DawgsOnline
Since 1995 - Insightful commentary on the Georgia Bulldogs

Post A possible indoor facility compromise – at what cost?

Tuesday February 17, 2015

Discussion of Georgia’s eventual indoor practice facility (IPF) has always come back to this tough choice: do you sacrifice existing outdoor practice fields for the on-campus location, or do you sacrifice convenience to build exactly what you want out on South Milledge Ave?

Seth Emerson, previewing a Tuesday Athletic Board meeting at which an IPF will be on the agenda, suggests that another location has emerged as a possible compromise that provides both a convenient location and a way to retain the outdoor fields. This location though raises another set of concerns. Emerson writes:

…one site has emerged as a possibility: The area just beyond the existing outdoor practice fields, off of Lumpkin Street, leading up to Stegeman Coliseum.

Other locations had not been ruled out as of last month: An off-campus area off Milledge Avenue, or tearing up one of the existing outdoor fields and building it there. But the location off Lumpkin seems a good compromise, keeping the existing facilities but not having it far from the Butts-Mehre building.

That location, “just beyond the existing outdoor practice fields,” is the block bordered by Lumpkin Street, Carlton Street, Sanford Drive, and Smith Street. It’s the site of the Hoke Smith Building, the Hoke Smith Annex, and a large parking lot that serves the Hoke Smith complex as well as athletic events during off-hours.

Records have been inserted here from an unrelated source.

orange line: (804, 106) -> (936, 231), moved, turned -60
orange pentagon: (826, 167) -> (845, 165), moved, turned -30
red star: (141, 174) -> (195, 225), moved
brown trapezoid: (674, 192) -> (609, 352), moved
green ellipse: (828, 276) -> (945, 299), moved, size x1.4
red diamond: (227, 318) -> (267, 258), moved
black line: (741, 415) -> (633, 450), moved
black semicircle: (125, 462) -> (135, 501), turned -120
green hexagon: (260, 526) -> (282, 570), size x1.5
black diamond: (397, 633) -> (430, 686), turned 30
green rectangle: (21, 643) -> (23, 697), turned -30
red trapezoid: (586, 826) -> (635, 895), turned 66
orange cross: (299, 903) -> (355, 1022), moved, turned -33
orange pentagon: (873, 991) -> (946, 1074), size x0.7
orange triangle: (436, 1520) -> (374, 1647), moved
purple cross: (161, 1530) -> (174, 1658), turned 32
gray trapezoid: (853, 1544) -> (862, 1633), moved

The location is ideal until you consider the buildings already occupying the site. Displacing typical academic buildings would be a tough enough sales job to the University community. These buildings house the University’s Cooperative Extension Service – essentially the state’s home base for CES outreach and 4H. It’s not as if these services would go away, but relocating them would draw statewide interest.

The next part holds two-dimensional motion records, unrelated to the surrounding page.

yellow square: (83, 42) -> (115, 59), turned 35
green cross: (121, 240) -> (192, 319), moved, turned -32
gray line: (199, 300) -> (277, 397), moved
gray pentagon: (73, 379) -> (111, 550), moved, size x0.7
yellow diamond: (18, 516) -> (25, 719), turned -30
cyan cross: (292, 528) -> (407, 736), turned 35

The political cost is just the start. The expense of a new CES location would obviously add to the cost of the practice facility. Would UGA or the athletic department foot that bill?

Would there be a way to preserve the buildings? Not realistically. If you try to shoehorn in a facility with the exact footprint of a practice field, the hulking football facility would just about touch the buildings and require the closure of Smith Street and Sanford Drive. And of course the facility will take up more space than the outline of a practice field.

ipfnope

So we’re left with this: if you take over the block completely, there seems to be ample space for a full-size indoor field with a nice buffer of greenspace around it. Personally, as someone who attends a lot of events at Stegeman, I’m not looking forward to losing those parking spaces, but that’s something I’ve said every time a new University building goes up. It’s worth pointing out that this solution is just one of several being considered, and we’ll learn more as the board discusses the future facility.

ipfvertical

One Response to 'A possible indoor facility compromise – at what cost?'

Subscribe to comments with RSS

  • Milledge seems like the obvious choice here. I know it’s less convenient, but we’re talking about something the team will use 5-10 times per year. They can’t get on buses and head down Milledge, like they do when they go to Sanford or Ramsey?